As a Sony user, I can say that the two worst RAW converters I've seen for the A900 files are ACR and....Sony's own IDC! Since nearly every review site uses one of those two converters for RAW development with the Sony, I think it's good to show what the sensor is capable of. Aperture and Capture One are two examples of converters that don't mush the Sony RAWs, and I'm hoping the new Bibble acts similarly.

The point of an analysis without the raw converter would then be to determine the potential for improvement in raw conversion.

This kind of data may not be useful to regular photographers per se, but it could be useful to those making raw converters or otherwise working directly on raw data. It could also be useful to camera sensor makers.

I agree that results based solely on measures over RAW data providing an objective view of the hardware of the camera, need some extra interpretation effort to extrapolate results to what we can expect to achieve in our real photographs. However I prefer by far these results than those more obvious DPreview samples. After all we are not always going to use our camera to take JPEG pictures of a stamp with the queen of England.

BR

Emil, I was thinking that perhaps they already corrected the saturation point of the camera at each ISO to fit 100% in the X-axis of their plots, contrarily to your plots that strictly display ADU levels on that axis where the right end is always RAW saturation (ADU=2^14-1).
In that case their curves could cross, and in fact this would show in a very intuitive way in the plots what you explained on how some cameras can reach a higher DR for a given higher ISO, but at the cost of worse SNR in most of the range.

I think it could be a good idea that you show the sat point for each ISO (typically just ISO100 should differ from 2^14-1) in your graphs, specially for proper DR measures on them.

BR

I agree, but I don't know the saturation point for some of the cameras.

Saturation and clipping are more complex than one might initially think. To test the saturation of my Nikon D3, I grossly overexposed an image of a lightbox at various ISOs with the camera set to record losslessly compressed NEFs. The indicated exposure for ISO 200 was 1/1000 s at f/2.8 and I used 2 s at f/2.8, so I am reasonably certain that all pixels are saturated. I then used Iris to separate the Green 1, Green 2, Red and Blue channels and examined the histograms of the ISO 200 and ISO 3200 images in ImageJ:

Click to view attachment

Clipping can occur when the sensor is saturated or when the ADC overflows. The maximum value for a 14 bit data number is 16383. The green channels at ISO 200 never reach 16383. Due to PRNU (Pixel Response Nonuniformity), the pixels saturate at various levels as shown in the histograms. The camera gain is such that the ADC does not overflow. For the red channel at ISO 200, the gain is such that at pixel saturation, the ADC overflows for all pixels as shown in the histogram. For the blue channel, the gain is such that some pixels cause overflow of the ADC but others do not and PRNU is again observed.

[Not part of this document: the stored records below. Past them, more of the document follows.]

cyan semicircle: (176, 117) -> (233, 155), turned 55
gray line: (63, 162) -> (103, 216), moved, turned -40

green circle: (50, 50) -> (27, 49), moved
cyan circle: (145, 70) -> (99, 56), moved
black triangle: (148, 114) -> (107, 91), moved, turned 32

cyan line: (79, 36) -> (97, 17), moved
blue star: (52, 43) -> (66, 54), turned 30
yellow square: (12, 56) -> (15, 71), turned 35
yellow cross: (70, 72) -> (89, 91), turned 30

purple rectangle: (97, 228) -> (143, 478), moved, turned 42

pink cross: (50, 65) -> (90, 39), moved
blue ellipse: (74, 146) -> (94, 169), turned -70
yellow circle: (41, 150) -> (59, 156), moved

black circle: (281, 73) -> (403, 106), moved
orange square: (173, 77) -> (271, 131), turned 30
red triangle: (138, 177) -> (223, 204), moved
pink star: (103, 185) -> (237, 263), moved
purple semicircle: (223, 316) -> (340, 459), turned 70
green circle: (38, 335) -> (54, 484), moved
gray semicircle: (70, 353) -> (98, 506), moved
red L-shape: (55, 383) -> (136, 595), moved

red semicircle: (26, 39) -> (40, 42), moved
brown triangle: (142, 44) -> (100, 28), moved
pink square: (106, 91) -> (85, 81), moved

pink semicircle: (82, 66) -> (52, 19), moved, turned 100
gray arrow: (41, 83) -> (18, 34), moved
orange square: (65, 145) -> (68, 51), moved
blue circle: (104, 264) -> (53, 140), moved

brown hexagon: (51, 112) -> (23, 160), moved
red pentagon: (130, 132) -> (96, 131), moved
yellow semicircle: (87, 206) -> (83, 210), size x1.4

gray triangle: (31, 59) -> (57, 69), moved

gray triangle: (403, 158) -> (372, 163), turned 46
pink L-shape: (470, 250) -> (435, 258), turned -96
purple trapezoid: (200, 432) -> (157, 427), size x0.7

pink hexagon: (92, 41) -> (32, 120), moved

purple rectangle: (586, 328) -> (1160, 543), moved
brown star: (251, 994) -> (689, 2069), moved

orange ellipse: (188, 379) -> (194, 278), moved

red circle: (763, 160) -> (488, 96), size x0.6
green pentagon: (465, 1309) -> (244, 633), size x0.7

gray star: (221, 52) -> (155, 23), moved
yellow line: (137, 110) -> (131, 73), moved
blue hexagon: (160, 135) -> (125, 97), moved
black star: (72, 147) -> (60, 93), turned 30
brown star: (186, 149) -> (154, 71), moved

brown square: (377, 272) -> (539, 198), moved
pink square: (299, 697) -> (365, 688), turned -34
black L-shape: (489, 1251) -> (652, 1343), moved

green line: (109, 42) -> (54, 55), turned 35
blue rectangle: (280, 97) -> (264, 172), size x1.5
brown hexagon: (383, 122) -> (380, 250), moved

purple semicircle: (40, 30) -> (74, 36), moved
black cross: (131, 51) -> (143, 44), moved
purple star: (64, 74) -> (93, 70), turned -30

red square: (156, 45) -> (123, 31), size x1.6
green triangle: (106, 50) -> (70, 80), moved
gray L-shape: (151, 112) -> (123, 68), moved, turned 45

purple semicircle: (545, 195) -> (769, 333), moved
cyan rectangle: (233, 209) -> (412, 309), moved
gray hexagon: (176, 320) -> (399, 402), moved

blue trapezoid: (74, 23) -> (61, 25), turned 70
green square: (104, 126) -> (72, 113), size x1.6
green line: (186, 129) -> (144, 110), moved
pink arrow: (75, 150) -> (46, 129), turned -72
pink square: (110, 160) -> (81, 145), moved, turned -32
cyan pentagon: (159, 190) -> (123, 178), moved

I thought that these results were interesting and worth posting.

Bill

The strangest saturation point I have found is that of the R sensor in the Fuji Super CCD. Looking at the histograms obtained with increasing exposure one could think it never saturates since blown information never concentrates at any particular point but along a wide range of values in the form of a gaussian distribution. See here the EV histogram (each of them normalised to its maximum) with subsequently increasing exposure of +1EV:




If we look at the last histogram in linear mode we see all the saturated areas concentrated in a gaussian bell distribution in the right half:




One could think that's information compression (which would mean a huge DR!), but unluckily it is not, it seems to be just noise. Yes, noise in the highlights but noise after all with no texture or detail on it. And the three RGB channels of that bell are aligned in the RAW data (i.e. prior to WB which is the way I calculated these histograms), that is why once WB is applied, R and B relative exposures increase with respect to G and this causes the typical Fuji magenta highlights for having G shortage that becomes visible when applying a strong exposure correction down (what others call highlight recovery). So when a magenta cast appears on a Fuji image it just means one thing: saturation of the R sensor (of course in this situation the S sensor saturated time ago).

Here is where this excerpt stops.